WHAT TO WORK ON » Output exactly the lines between the line that contains "Mẹ mình thì dọa, đàn bà phải lo toan, sinh" and the last line of the material, counting both.

RAW DATA »
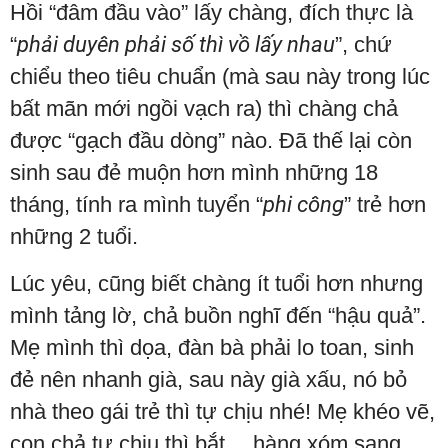
Hồi “đâm đầu vào” lấy chàng, đích thực là
“
phải duyên phải số thì vồ lấy nhau
”, chứ
chiểu theo tiêu chuẩn (mà sau này trong lúc
bất mãn mới ngồi vạch ra) thì chàng chả
được “gạch đầu dòng” nào. Đã thế lại còn
sinh sau đẻ muộn hơn mình những 18
tháng, tính ra mình tuyển “
phi công
” trẻ hơn
những 2 tuổi.
Lúc yêu, cũng biết chàng ít tuổi hơn nhưng
mình tảng lờ, chả buồn nghĩ đến “hậu quả”.
Mẹ mình thì dọa, đàn bà phải lo toan, sinh
đẻ nên nhanh già, sau này già xấu, nó bỏ
nhà theo gái trẻ thì tự chịu nhé! Mẹ khéo vẽ,
con chả tự chịu thì bắt… hàng xóm sang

YOUR RESPONSE »
Mẹ mình thì dọa, đàn bà phải lo toan, sinh
đẻ nên nhanh già, sau này già xấu, nó bỏ
nhà theo gái trẻ thì tự chịu nhé! Mẹ khéo vẽ,
con chả tự chịu thì bắt… hàng xóm sang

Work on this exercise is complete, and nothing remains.